The conference tournaments were no more orderly. Not only were there scant top seeds wrapping up automatic berths — just 11 of 31 managed a sweep of the regular season and tournament titles — but the committee struggled with where to place Kansas and Virginia when both teams might be missing key contributors, if they can play at all. (Kansas center David McCormack was ruled out of the Big 12 tournament because of the coronavirus three days before the Jayhawks dropped out because another player tested positive.)
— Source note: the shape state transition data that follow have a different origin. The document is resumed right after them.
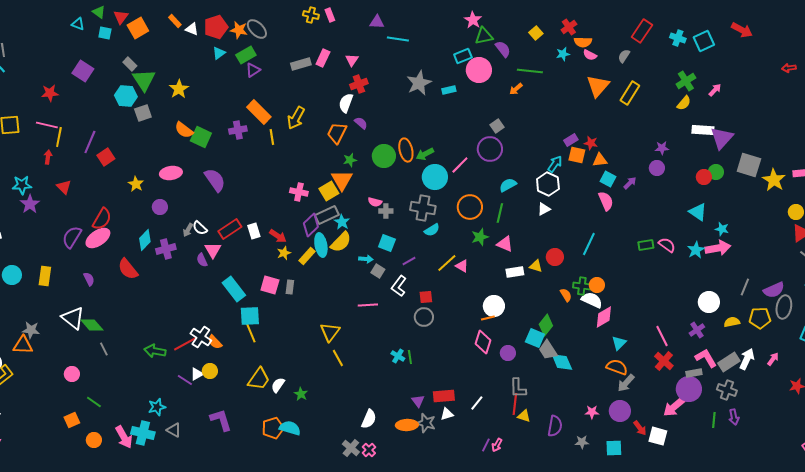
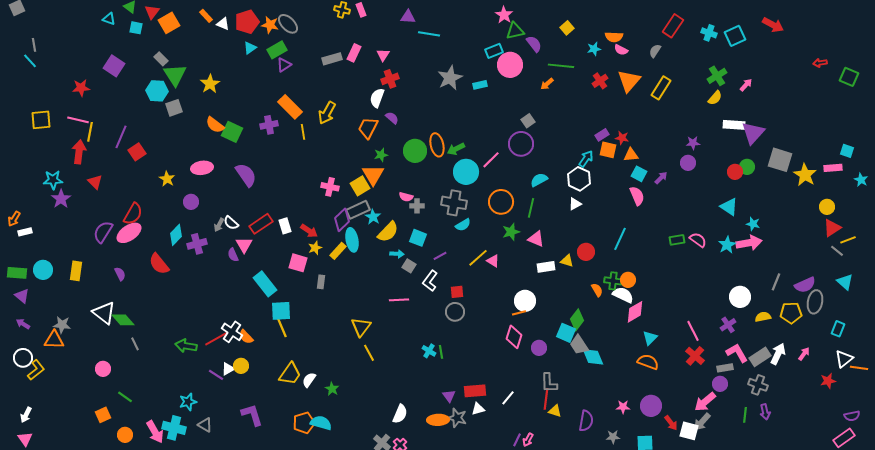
red cross: (569, 27) -> (600, 81), moved
red arrow: (48, 157) -> (79, 152), size x1.6
yellow semicircle: (341, 242) -> (388, 232), moved
pink square: (270, 285) -> (298, 263), moved
gray arrow: (626, 383) -> (702, 422), moved
purple circle: (689, 389) -> (720, 384), size x0.6

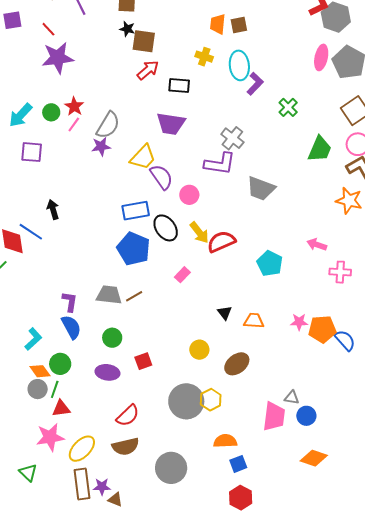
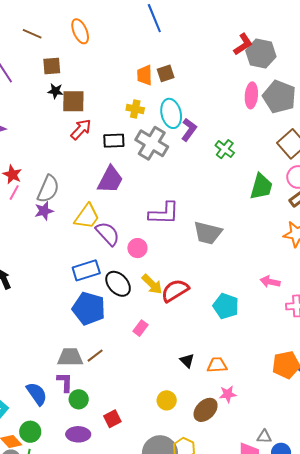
purple trapezoid: (171, 124) -> (110, 180), turned -64
gray cross: (232, 138) -> (152, 143), moved, size x1.4
purple L-shape: (70, 302) -> (65, 382), moved
pink star: (299, 322) -> (228, 394), moved

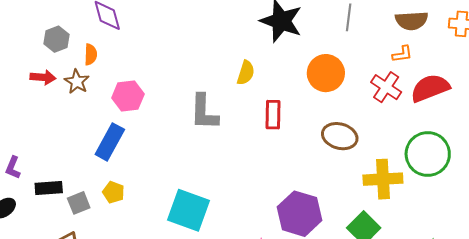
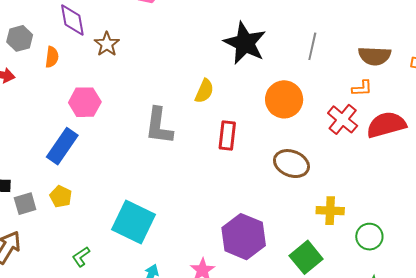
brown star: (77, 82) -> (107, 44), moved
green circle: (428, 154) -> (369, 237), moved, size x0.6
yellow cross: (383, 179) -> (330, 211), size x0.7

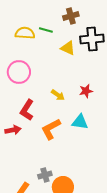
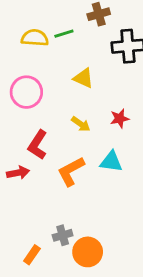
green line: (46, 30) -> (64, 34), turned -32
yellow triangle: (68, 48) -> (83, 78), moved

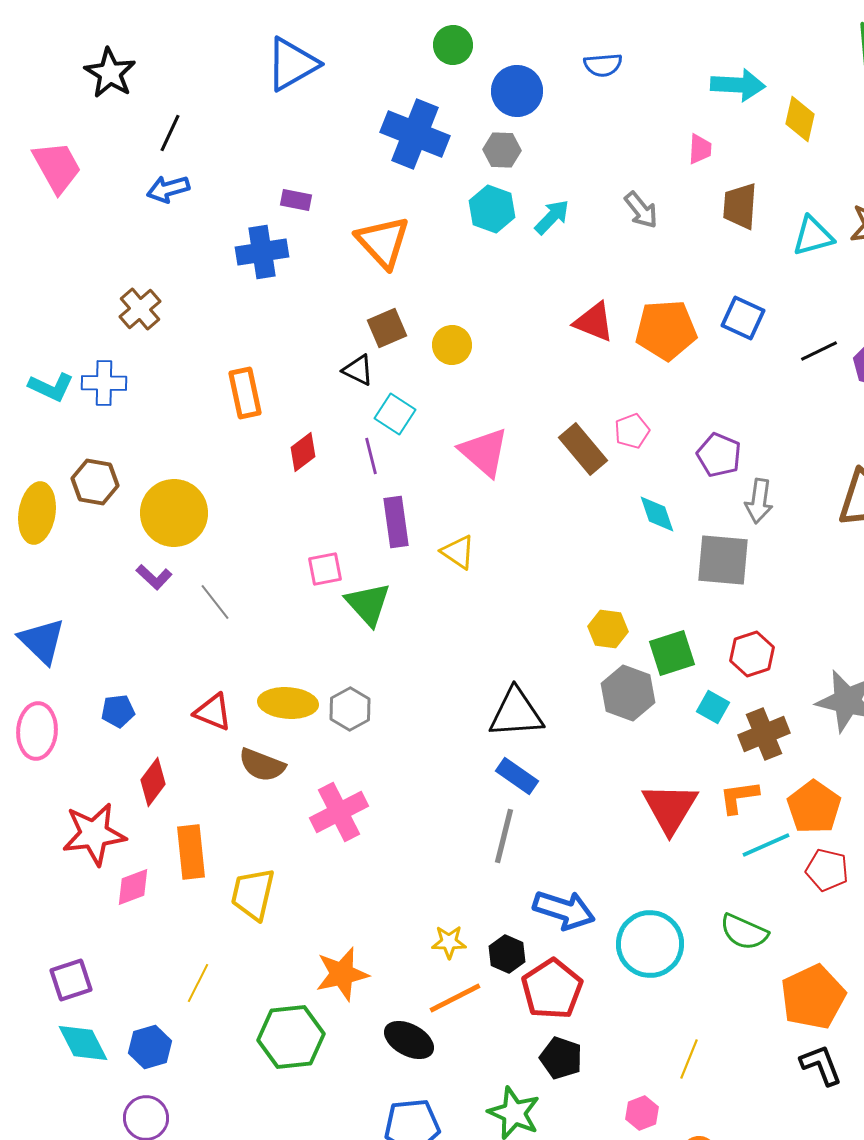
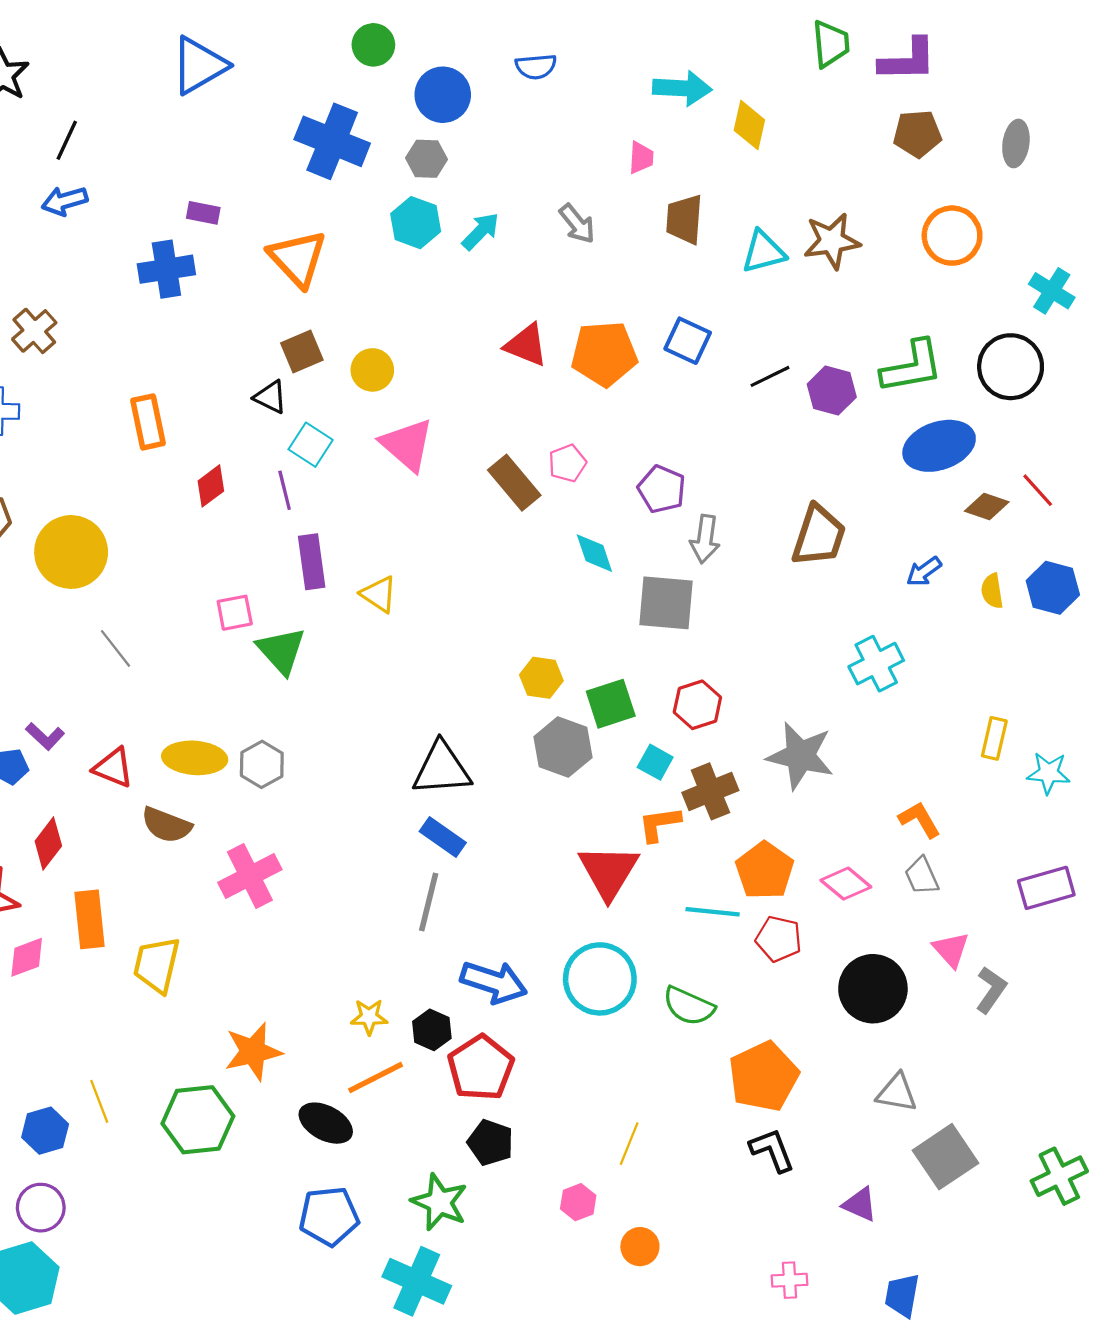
pink triangle: (484, 452) -> (407, 445), moved
purple L-shape: (154, 577) -> (45, 736), moved
orange L-shape: (739, 797) -> (659, 824), moved
cyan line: (766, 845) -> (713, 912), turned 30
cyan circle: (650, 944) -> (600, 979), moved
yellow line: (198, 983) -> (99, 1101), moved, turned -48

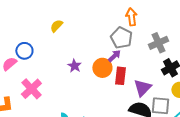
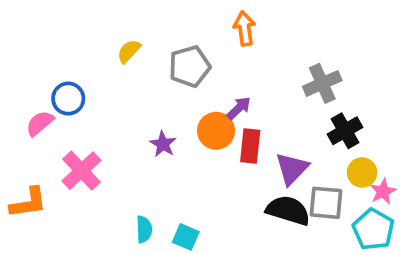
orange arrow: (131, 17) -> (245, 28), moved
gray pentagon: (121, 38) -> (190, 66), moved, turned 30
purple star: (74, 66) -> (163, 144), moved

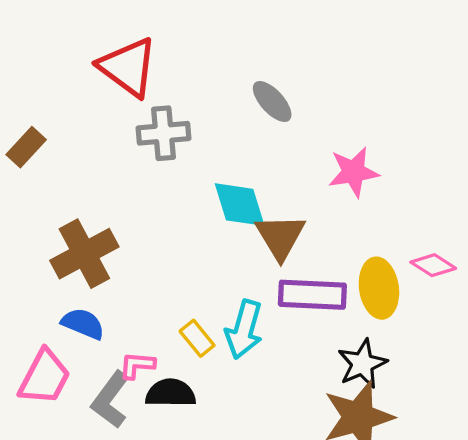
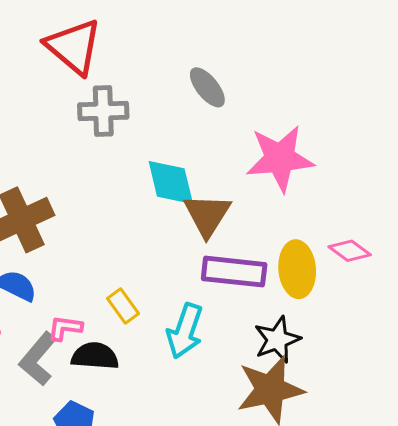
pink star: (353, 172) -> (280, 158), size x1.4
cyan arrow: (244, 330) -> (185, 331), moved

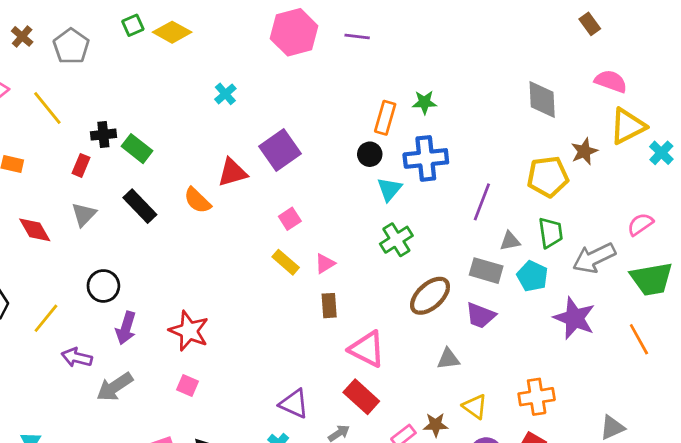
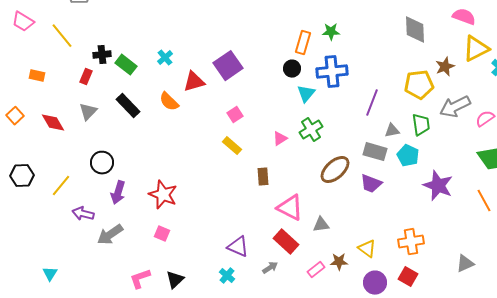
cyan cross: (225, 94) -> (165, 58), moved
gray arrow: (594, 258) -> (455, 107), moved
pink triangle: (325, 264) -> (280, 139), moved
gray triangle: (448, 359) -> (321, 225), moved

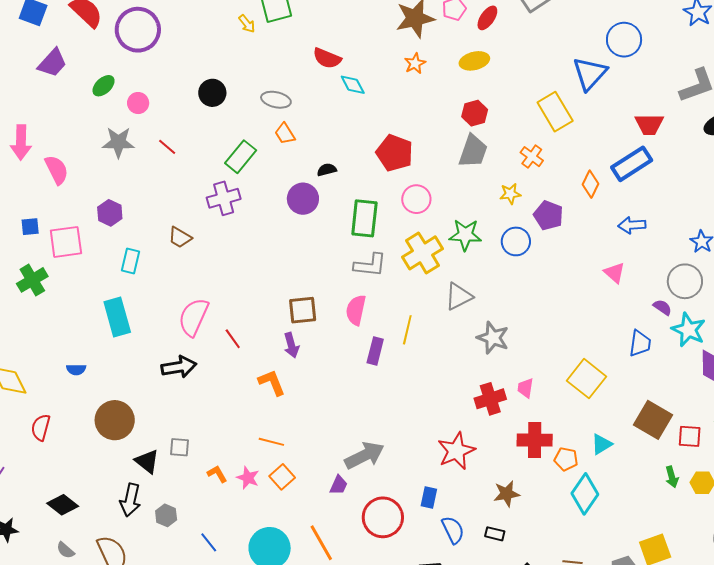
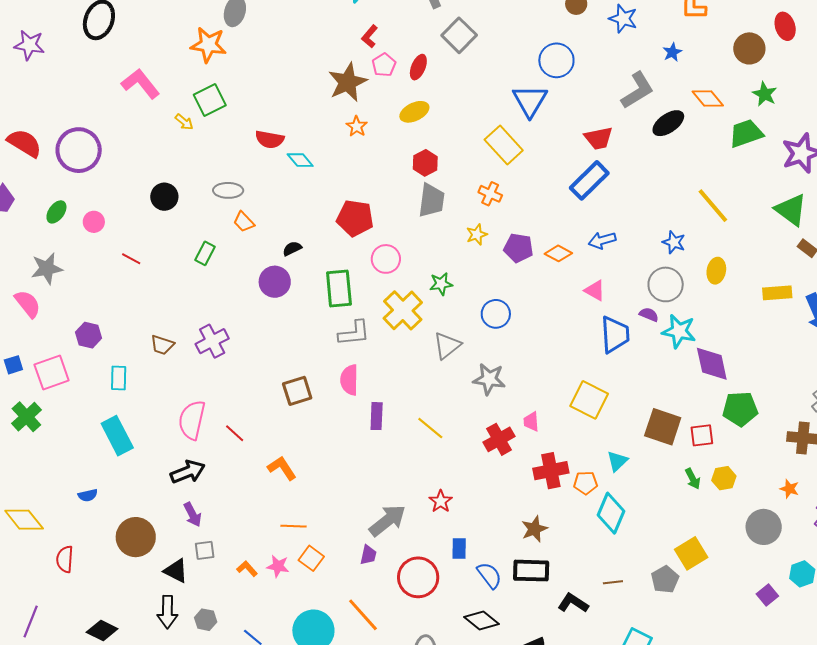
gray star: (118, 142) -> (47, 268), moved
green rectangle: (241, 157) -> (205, 253), size x0.7
orange diamond: (591, 184) -> (558, 253), moved, turned -76
purple cross: (224, 198) -> (212, 341), moved
green star: (465, 235) -> (441, 284), size x0.7
blue circle: (516, 241) -> (496, 314), moved
yellow line: (407, 330) -> (430, 428), moved, turned -52
blue trapezoid: (640, 343) -> (615, 335), moved, size x1.4
purple arrow: (291, 345) -> (193, 515), moved
red star: (456, 451) -> (441, 501), moved, size x0.6
black rectangle: (495, 534) -> (531, 571), size x1.8

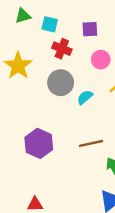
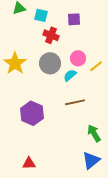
pink circle: (101, 60) -> (78, 58), moved
yellow star: (18, 66) -> (15, 63), moved
brown line: (91, 143) -> (75, 102), moved

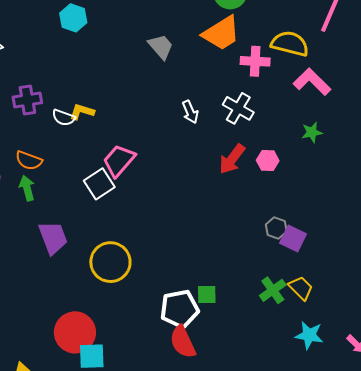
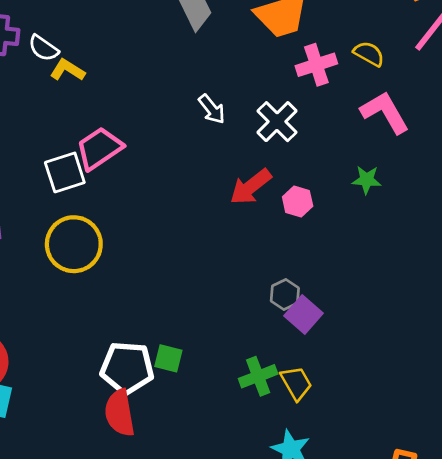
yellow semicircle: (290, 44) -> (369, 54), size x0.6
pink cross: (255, 61) -> (316, 65), turned -36
white arrow: (190, 112) -> (212, 109), turned -30
white semicircle: (64, 118) -> (43, 48), moved
yellow circle: (110, 262) -> (74, 244), moved

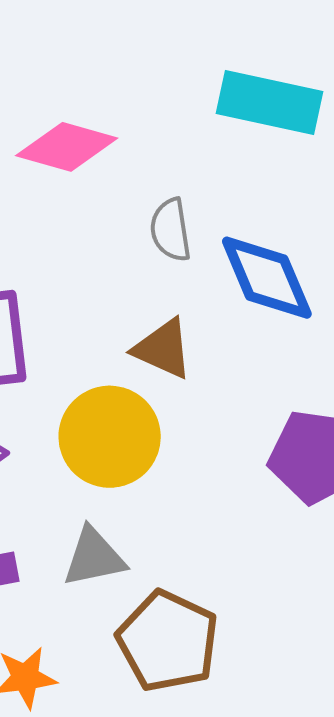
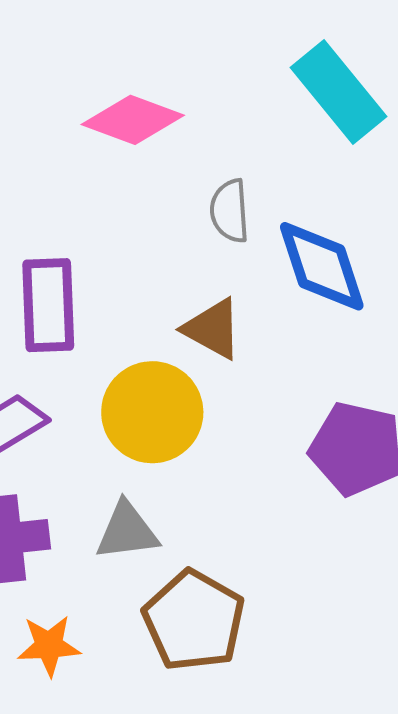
cyan rectangle: (270, 103) -> (338, 92), turned 34

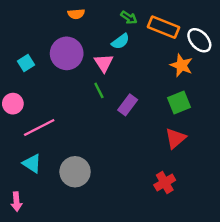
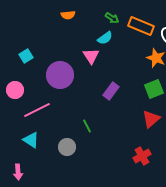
purple circle: (67, 53) -> (60, 75), moved
green line: (99, 90) -> (87, 126), moved
gray circle: (75, 172) -> (67, 147), size x0.7

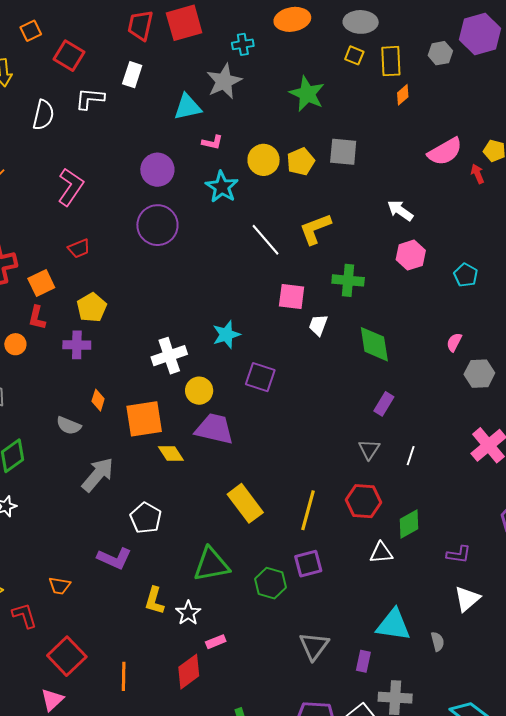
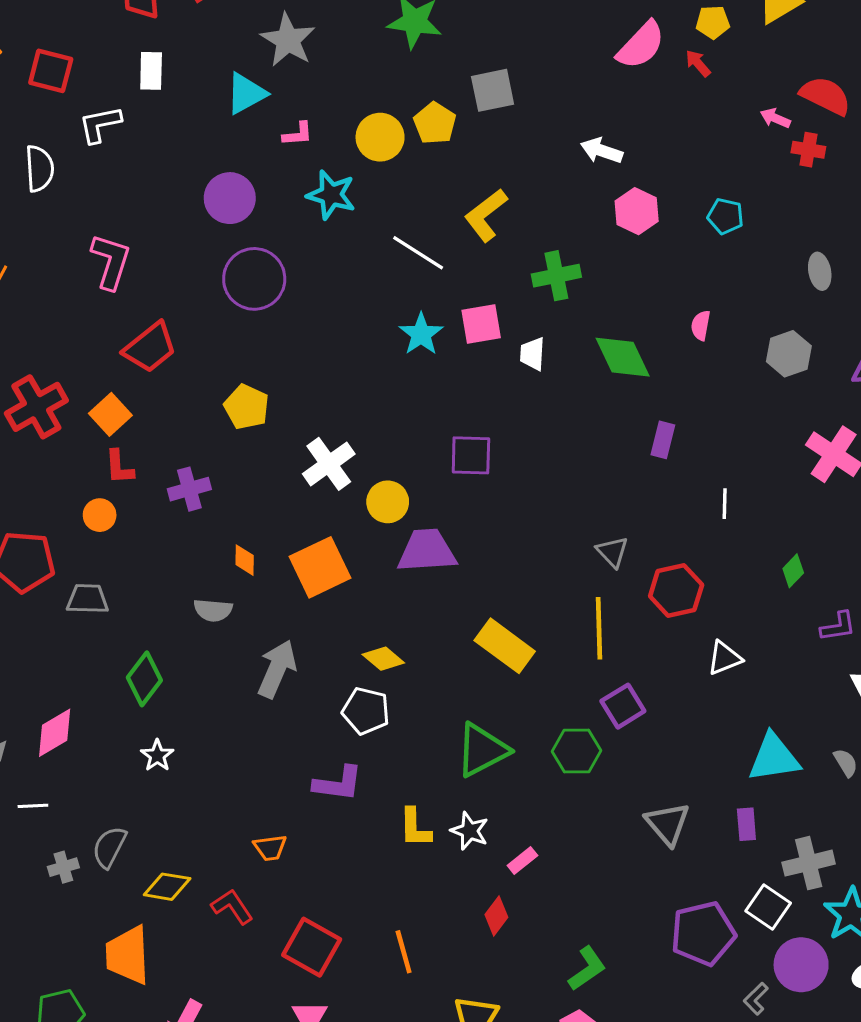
red trapezoid: (79, 248) -> (150, 347), size x1.6
yellow pentagon: (92, 307) -> (247, 407), moved
cyan star: (226, 335) -> (421, 334), moved
pink semicircle: (454, 342) -> (701, 325), moved
gray triangle: (369, 449) -> (612, 552), moved
yellow diamond: (171, 454) -> (383, 659), moved
green diamond: (409, 524) -> (793, 571), moved, size x0.7
red diamond: (189, 672) -> (496, 916), size x0.7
As it turned out, they placed both in the West region, which left the possibility of a very clear path to the Final Four for Gonzaga, which is trying to become the first team since Indiana in 1976 to win a championship with a perfect season. The second seed in the West is Iowa, which Gonzaga — coming off a 17-day pause — cruised past in December.
The most stacked region appears to be the Midwest, where Illinois could have to go through Loyola-Chicago or Georgia Tech, and then dangerous Oklahoma State to reach the regional final, where they could see red-hot San Diego State, rugged West Virginia or dynamic Houston.
At least those teams are in, though. For Louisville, the last team left out, it was an especially cruel twist. Rick Pitino, who was fired by Louisville in 2017 amid a federal corruption investigation that could bring N.C.A.A. sanctions, has Iona in the tournament, playing No. 2 seed Alabama. And the head of the selection committee, Barnhart, is the athletic director at Louisville’s rival, Kentucky.
The Cardinals’ only hope for reaching the tournament is to benefit by someone else’s misfortune with the virus.
For now, though, 68 teams are traveling to Indianapolis directly from the site of their conference tournament. If all goes as hoped for the Atlantic Coast Conference champion, Georgia Tech, which left Atlanta on March 4, it may be gone for more than a month.
“There’s going to be a champion crowned in a few weeks,” Oklahoma State Coach Mike Boynton said on Tuesday as he rode out of Stillwater, Okla., on a bus headed for Kansas City, his team’s return date unknown. “It may not be the best team in basketball history, but it might be the most resilient.”